SURPRENANT, PRÉVISIBLE... NORMAL
LES LIONS QUITTENT LA CAN EN PHASE DE POULES
Sortir de la Coupe des Nations de football en phase de poules ; est-ce vraiment surprenant pour le Sénégal ? La question ne mérite même pas d’être posée au moment où depuis la demi-finale face à l’Egypte en 2006, l’équipe n’a jamais semblé au mieux de sa forme dans une compétition de longue durée. Depuis 2008, c’est la troisième Can à laquelle prennent part les Lions sans pouvoir sortir des phases de poules. Si les choses ne bougent pas dans l’organisation de l’équipe et le management total du football, ça -risque de durer encore pour longtemps. Et, les raisons ne sont pas simples à déchiffrer.

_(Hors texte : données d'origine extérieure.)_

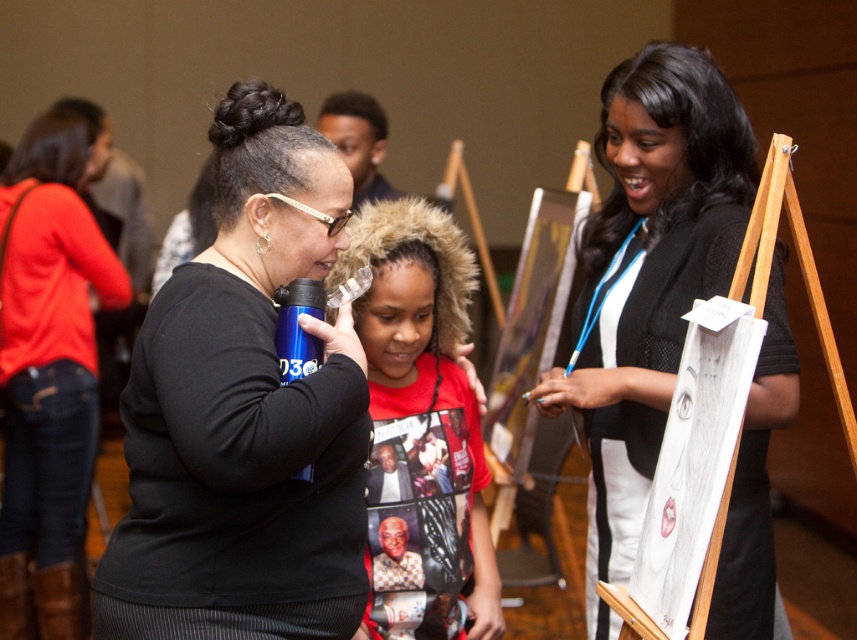 Question: Can you confirm if blue matte water bottle at center is wider than smooth black sweater at center?

Choices:
 (A) yes
 (B) no

Answer: (B)

Question: Which of these objects is positioned farthest from the matte black shirt at center?

Choices:
 (A) smooth black sweater at center
 (B) blue matte water bottle at center

Answer: (A)

Question: From the image, what is the correct spatial relationship of smooth black sweater at center in relation to matte black shirt at center?

Choices:
 (A) left
 (B) right

Answer: (B)

Question: Does blue matte water bottle at center appear under smooth black sweater at center?

Choices:
 (A) yes
 (B) no

Answer: (A)

Question: Estimate the real-world distances between objects in this image. Which object is farther from the red cotton hoodie at center?

Choices:
 (A) smooth black sweater at center
 (B) matte black shirt at center

Answer: (B)

Question: Among these points, which one is nearest to the camera?

Choices:
 (A) (370, 570)
 (B) (19, 504)
 (C) (595, 621)
 (D) (105, 595)

Answer: (D) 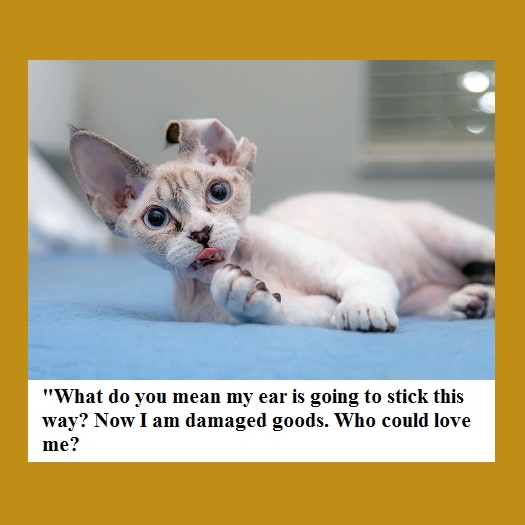 Find the location of `window`. window is located at coordinates (415, 105). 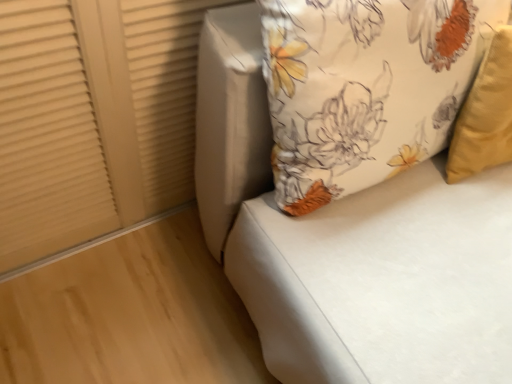 The height and width of the screenshot is (384, 512). In order to click on floral fabric pillow at upper right in this screenshot , I will do `click(365, 87)`.

You are a GUI agent. You are given a task and a screenshot of the screen. Output one action in this format:
    pyautogui.click(x=<x>, y=<y>)
    Task: Click on the furniture that appears in front of the floral fabric pillow at upper right
    The width and height of the screenshot is (512, 384).
    Given the screenshot: What is the action you would take?
    pyautogui.click(x=349, y=246)

Do you think floral fabric cushion at upper right is within floral fabric pillow at upper right, or outside of it?

floral fabric cushion at upper right is not inside floral fabric pillow at upper right, it's outside.

In the scene shown: From a real-world perspective, is floral fabric cushion at upper right on floral fabric pillow at upper right?

No, from a real-world perspective, floral fabric cushion at upper right is not above floral fabric pillow at upper right.

Between floral fabric cushion at upper right and floral fabric pillow at upper right, which one appears on the left side from the viewer's perspective?

From the viewer's perspective, floral fabric pillow at upper right appears more on the left side.

Considering the sizes of objects floral fabric cushion at upper right and matte beige shutter at upper left in the image provided, who is smaller, floral fabric cushion at upper right or matte beige shutter at upper left?

Smaller between the two is matte beige shutter at upper left.

Which is in front, point (215, 59) or point (63, 61)?

The point (215, 59) is closer to the camera.

Is floral fabric cushion at upper right wider or thinner than matte beige shutter at upper left?

floral fabric cushion at upper right is wider than matte beige shutter at upper left.

Would you say matte beige shutter at upper left is part of floral fabric pillow at upper right's contents?

Definitely not — matte beige shutter at upper left is not inside floral fabric pillow at upper right.

From the image's perspective, which is below, floral fabric pillow at upper right or matte beige shutter at upper left?

matte beige shutter at upper left is shown below in the image.

Is floral fabric pillow at upper right to the left or to the right of floral fabric cushion at upper right in the image?

floral fabric pillow at upper right is positioned on floral fabric cushion at upper right's left side.

Is floral fabric pillow at upper right far away from floral fabric cushion at upper right?

No, floral fabric pillow at upper right is not far away from floral fabric cushion at upper right.

The image size is (512, 384). In order to click on pillow to the left of floral fabric cushion at upper right in this screenshot , I will do `click(365, 87)`.

Where is `pillow above the matte beige shutter at upper left (from a real-world perspective)`? pillow above the matte beige shutter at upper left (from a real-world perspective) is located at coordinates (365, 87).

Which of these two, matte beige shutter at upper left or floral fabric pillow at upper right, is thinner?

Thinner between the two is matte beige shutter at upper left.

In the scene shown: How distant is matte beige shutter at upper left from floral fabric pillow at upper right?

matte beige shutter at upper left and floral fabric pillow at upper right are 16.27 inches apart.

Between matte beige shutter at upper left and floral fabric pillow at upper right, which one is positioned in front?

floral fabric pillow at upper right is in front.

Is matte beige shutter at upper left wider than floral fabric cushion at upper right?

No.

From a real-world perspective, is matte beige shutter at upper left below floral fabric cushion at upper right?

Indeed, from a real-world perspective, matte beige shutter at upper left is positioned beneath floral fabric cushion at upper right.

Looking at this image, how much distance is there between matte beige shutter at upper left and floral fabric cushion at upper right?

They are 15.78 inches apart.

From the image's perspective, is matte beige shutter at upper left located beneath floral fabric cushion at upper right?

No, from the image's perspective, matte beige shutter at upper left is not beneath floral fabric cushion at upper right.

The image size is (512, 384). In order to click on furniture located in front of the floral fabric pillow at upper right in this screenshot , I will do `click(349, 246)`.

Identify the location of shutter that is behind the floral fabric cushion at upper right. The height and width of the screenshot is (384, 512). (93, 118).

From the image, which object appears to be farther from matte beige shutter at upper left, floral fabric pillow at upper right or floral fabric cushion at upper right?

floral fabric pillow at upper right lies further to matte beige shutter at upper left than the other object.

When comparing their distances from matte beige shutter at upper left, does floral fabric cushion at upper right or floral fabric pillow at upper right seem further?

floral fabric pillow at upper right lies further to matte beige shutter at upper left than the other object.

When comparing their distances from floral fabric pillow at upper right, does matte beige shutter at upper left or floral fabric cushion at upper right seem further?

matte beige shutter at upper left lies further to floral fabric pillow at upper right than the other object.

When comparing their distances from floral fabric pillow at upper right, does floral fabric cushion at upper right or matte beige shutter at upper left seem closer?

Based on the image, floral fabric cushion at upper right appears to be nearer to floral fabric pillow at upper right.

From the image, which object appears to be nearer to floral fabric cushion at upper right, matte beige shutter at upper left or floral fabric pillow at upper right?

Based on the image, floral fabric pillow at upper right appears to be nearer to floral fabric cushion at upper right.

Based on their spatial positions, is floral fabric pillow at upper right or matte beige shutter at upper left closer to floral fabric cushion at upper right?

floral fabric pillow at upper right is positioned closer to the anchor floral fabric cushion at upper right.

This screenshot has height=384, width=512. In order to click on pillow located between matte beige shutter at upper left and floral fabric cushion at upper right in the left-right direction in this screenshot , I will do `click(365, 87)`. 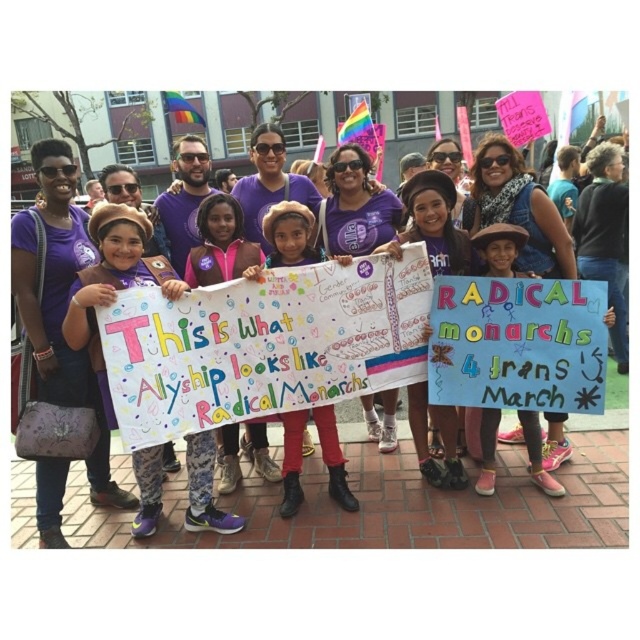 Question: Is matte cardboard sign at center positioned at the back of white paper sign at center?

Choices:
 (A) no
 (B) yes

Answer: (A)

Question: Which of the following is the closest to the observer?

Choices:
 (A) (474, 531)
 (B) (205, 525)
 (C) (294, 204)

Answer: (A)

Question: Which object appears farthest from the camera in this image?

Choices:
 (A) matte purple hat at center
 (B) purple fabric shirt at center
 (C) white paper sign at center
 (D) blue cardboard sign at center

Answer: (C)

Question: Can you confirm if matte cardboard sign at center is wider than blue cardboard sign at center?

Choices:
 (A) yes
 (B) no

Answer: (B)

Question: Can you confirm if matte purple hat at center is positioned to the right of white paper sign at center?

Choices:
 (A) yes
 (B) no

Answer: (B)

Question: Which point appears closest to the camera in this image?

Choices:
 (A) (268, 218)
 (B) (440, 500)

Answer: (B) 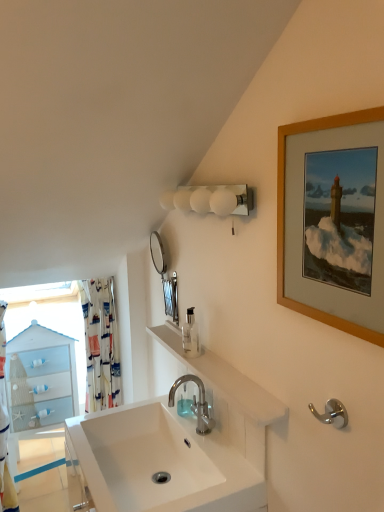 What is the approximate width of white glossy sink at center?

white glossy sink at center is 9.87 centimeters in width.

Measure the distance between wooden picture frame at upper right and camera.

They are 27.79 inches apart.

Where is `printed fabric shower curtain at left, the first shower curtain when ordered from right to left`? This screenshot has height=512, width=384. printed fabric shower curtain at left, the first shower curtain when ordered from right to left is located at coordinates (101, 344).

What do you see at coordinates (190, 335) in the screenshot? I see `clear plastic soap dispenser at center` at bounding box center [190, 335].

This screenshot has height=512, width=384. What are the coordinates of `silver metallic mirror at upper center` in the screenshot? It's located at click(165, 278).

This screenshot has height=512, width=384. I want to click on white glossy sink at center, so click(223, 379).

Which is nearer, (185, 335) or (291, 303)?

Point (185, 335) appears to be farther away from the viewer than point (291, 303).

Find the location of a particular element. The height and width of the screenshot is (512, 384). picture frame above the clear plastic soap dispenser at center (from the image's perspective) is located at coordinates (284, 217).

From the image's perspective, which is below, clear plastic soap dispenser at center or wooden picture frame at upper right?

From the image's view, clear plastic soap dispenser at center is below.

Is clear plastic soap dispenser at center bigger or smaller than wooden picture frame at upper right?

In the image, clear plastic soap dispenser at center appears to be smaller than wooden picture frame at upper right.

Is white fabric shower curtain at left, the 2th shower curtain positioned from the right, at the back of silver metallic mirror at upper center?

No, silver metallic mirror at upper center is not facing away from white fabric shower curtain at left, the 2th shower curtain positioned from the right.

Measure the distance from silver metallic mirror at upper center to white fabric shower curtain at left, the first shower curtain when ordered from left to right.

silver metallic mirror at upper center is 3.89 feet away from white fabric shower curtain at left, the first shower curtain when ordered from left to right.

Which of these two, silver metallic mirror at upper center or white fabric shower curtain at left, the 2th shower curtain positioned from the right, is thinner?

Thinner between the two is silver metallic mirror at upper center.

Which is in front, point (354, 325) or point (5, 302)?

The point (354, 325) is closer.

Which object is positioned more to the left, wooden picture frame at upper right or white fabric shower curtain at left, the 2th shower curtain positioned from the right?

Positioned to the left is white fabric shower curtain at left, the 2th shower curtain positioned from the right.

In terms of size, does wooden picture frame at upper right appear bigger or smaller than white fabric shower curtain at left, the first shower curtain when ordered from left to right?

Clearly, wooden picture frame at upper right is smaller in size than white fabric shower curtain at left, the first shower curtain when ordered from left to right.

Does wooden picture frame at upper right have a greater width compared to white fabric shower curtain at left, the first shower curtain when ordered from left to right?

In fact, wooden picture frame at upper right might be narrower than white fabric shower curtain at left, the first shower curtain when ordered from left to right.

From a real-world perspective, is white fabric shower curtain at left, the 2th shower curtain positioned from the right, physically above polished chrome hook at lower right?

No, from a real-world perspective, white fabric shower curtain at left, the 2th shower curtain positioned from the right, is not over polished chrome hook at lower right

Can we say white fabric shower curtain at left, the 2th shower curtain positioned from the right, lies outside polished chrome hook at lower right?

white fabric shower curtain at left, the 2th shower curtain positioned from the right, is positioned outside polished chrome hook at lower right.

There is a white fabric shower curtain at left, the 2th shower curtain positioned from the right. Identify the location of towel bar above it (from a real-world perspective). (332, 413).

Considering the positions of objects white fabric shower curtain at left, the first shower curtain when ordered from left to right, and polished chrome hook at lower right in the image provided, who is more to the right, white fabric shower curtain at left, the first shower curtain when ordered from left to right, or polished chrome hook at lower right?

Positioned to the right is polished chrome hook at lower right.

Is polished chrome faucet at center aimed at silver metallic mirror at upper center?

No, polished chrome faucet at center is not facing towards silver metallic mirror at upper center.

Is polished chrome faucet at center bigger than silver metallic mirror at upper center?

Correct, polished chrome faucet at center is larger in size than silver metallic mirror at upper center.

Between point (170, 406) and point (176, 296), which one is positioned in front?

Positioned in front is point (170, 406).

Which of these two, polished chrome faucet at center or silver metallic mirror at upper center, is wider?

With larger width is polished chrome faucet at center.

Does point (107, 438) come closer to viewer compared to point (174, 349)?

No, (107, 438) is behind (174, 349).

What are the coordinates of `sink below the white glossy sink at center (from the image's perspective)` in the screenshot? It's located at (169, 459).

Is white ceramic sink at center next to white glossy sink at center and touching it?

No, white ceramic sink at center is not next to white glossy sink at center.

Locate an element on the screen. This screenshot has height=512, width=384. soap dispenser above the white ceramic sink at center (from the image's perspective) is located at coordinates click(x=190, y=335).

From the image's perspective, is white ceramic sink at center above or below clear plastic soap dispenser at center?

Based on their image positions, white ceramic sink at center is located beneath clear plastic soap dispenser at center.

Consider the image. Considering the sizes of white ceramic sink at center and clear plastic soap dispenser at center in the image, is white ceramic sink at center taller or shorter than clear plastic soap dispenser at center?

Considering their sizes, white ceramic sink at center has less height than clear plastic soap dispenser at center.

Where is `picture frame on the right of clear plastic soap dispenser at center`? picture frame on the right of clear plastic soap dispenser at center is located at coordinates (284, 217).

Where is `mirror that is above the white fabric shower curtain at left, the first shower curtain when ordered from left to right (from a real-world perspective)`? This screenshot has height=512, width=384. mirror that is above the white fabric shower curtain at left, the first shower curtain when ordered from left to right (from a real-world perspective) is located at coordinates (165, 278).

Considering their positions, is white frosted glass sconce at upper center positioned closer to silver metallic mirror at upper center than wooden picture frame at upper right?

white frosted glass sconce at upper center lies closer to silver metallic mirror at upper center than the other object.

Estimate the real-world distances between objects in this image. Which object is further from printed fabric shower curtain at left, the first shower curtain when ordered from right to left, polished chrome faucet at center or white fabric shower curtain at left, the 2th shower curtain positioned from the right?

Une belle série rouge qui dure. Le football n’en sombre pas moins à chaque fois, dans des travers bien désagréables pour tous les sportifs et amateurs de sensations autour des stades. Pourtant sur l’échiquier continental, le football sénégalais n’est ni le plus démuni ni le moins doté en talents. Mais, il souffre encore de beaucoup de précipitations dans les actes, et d’erreurs non corrigées depuis la déroute du Caire, encore en Egypte en 1986. Des générations d’entraineurs et de joueurs sacrifiés, notre football en a l’habitude. De Mawade à Abdoulaye Sarr, et de Locotte à Pape Bouba Diop, la légion peut s’honorer d’avoir tout le temps été poussé à l’échec au moment de conclure une action dans la durée. La faute à une absence de perspectives, de politique sportive, de managers pour tout dire…
Tout commence dès 2004, quand l’équipe sous la houlette d’une génération dite dorée, revenant d’une belle coupe du monde, tombe en quart de finale à Tunis. Si 2005 est une année tranquille qui devrait normalement reconduire la belle équipe des Diouf, Diao, Niang, Camara, Malick Diop en Allemagne pour la coupe du monde 2006. Le Togo d’Adébayor et de Olufadé, est passé par là. La victime de cet échec, sera Guy Stéphan. Comme d’habitude, c’est lui le bouc émissaire. 2008 avec sa Can au Ghana est encore une grosse désillusion pour la bande à Diouf et Henry Camara, On ne passera pas le premier tour. Là c’est l’Angola qui bouche le trou des 8ème de finale.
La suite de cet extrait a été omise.